What you return must match the listing exactly, with every image removed.

● ● ●

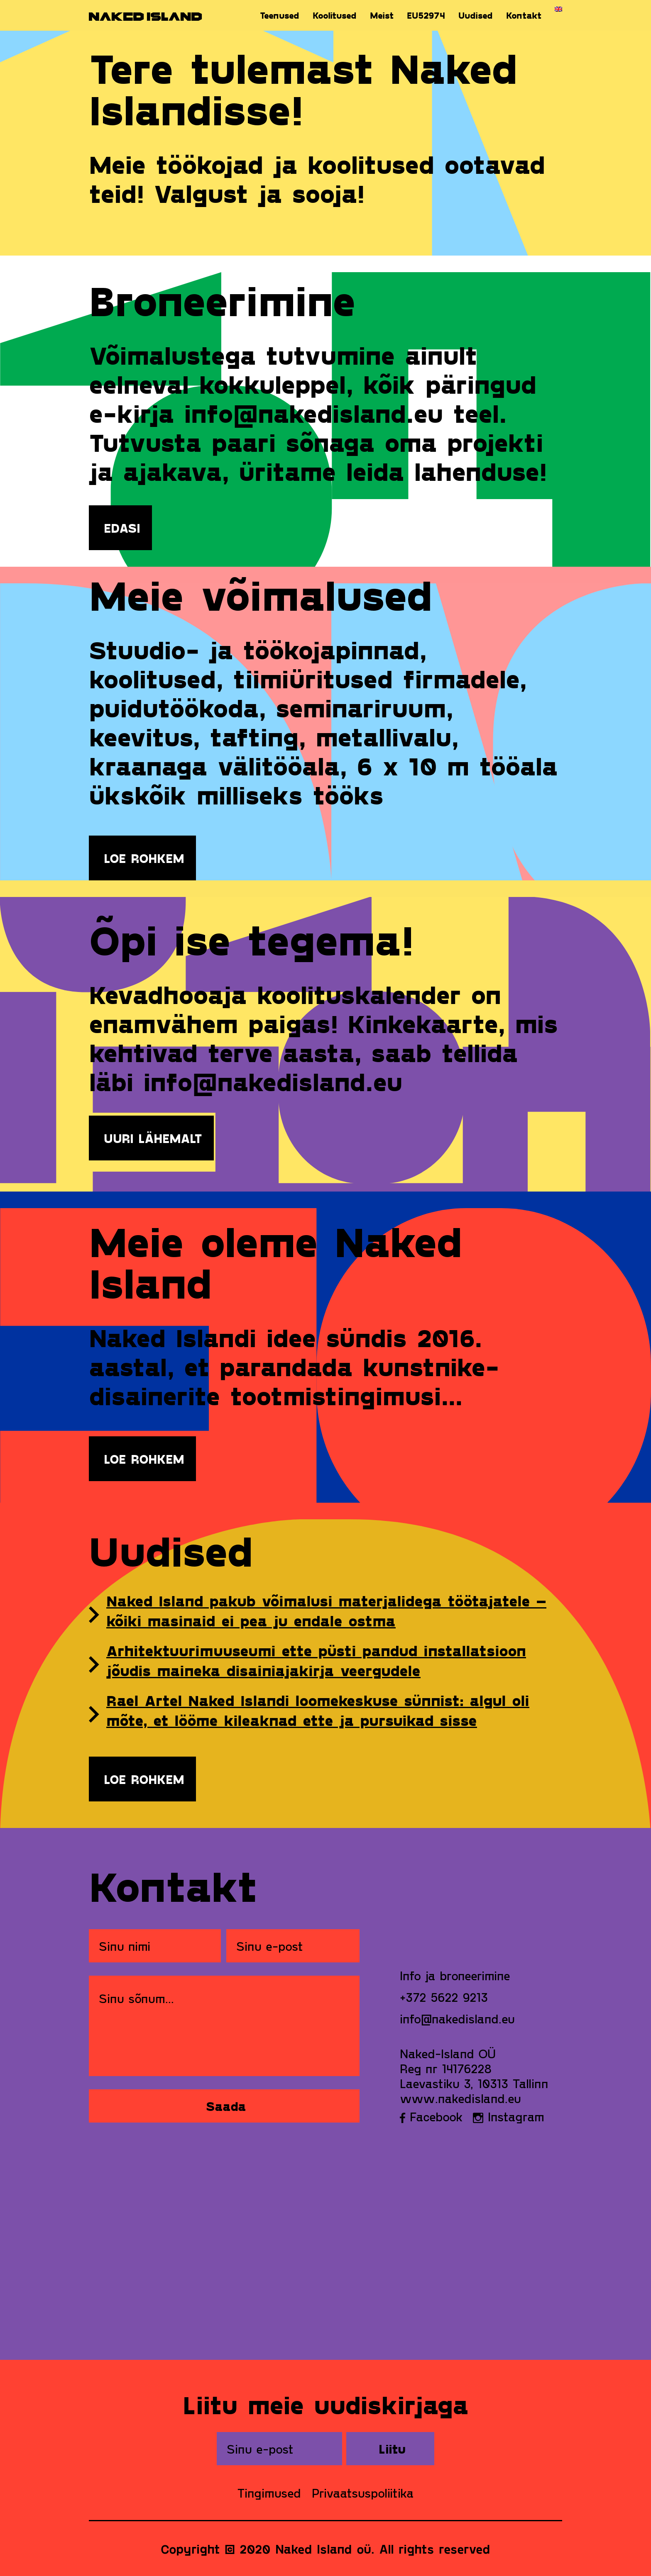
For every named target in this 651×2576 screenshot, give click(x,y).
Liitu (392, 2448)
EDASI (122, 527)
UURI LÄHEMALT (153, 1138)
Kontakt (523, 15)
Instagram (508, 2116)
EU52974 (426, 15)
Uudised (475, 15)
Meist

● ● ●

# EXERCISE OUTPUT
For every named target in this 651×2576 screenshot, give click(x,y).
Liitu (392, 2448)
EDASI (122, 527)
UURI LÄHEMALT (153, 1138)
Kontakt (523, 15)
Instagram (508, 2116)
EU52974 (426, 15)
Uudised (475, 15)
Meist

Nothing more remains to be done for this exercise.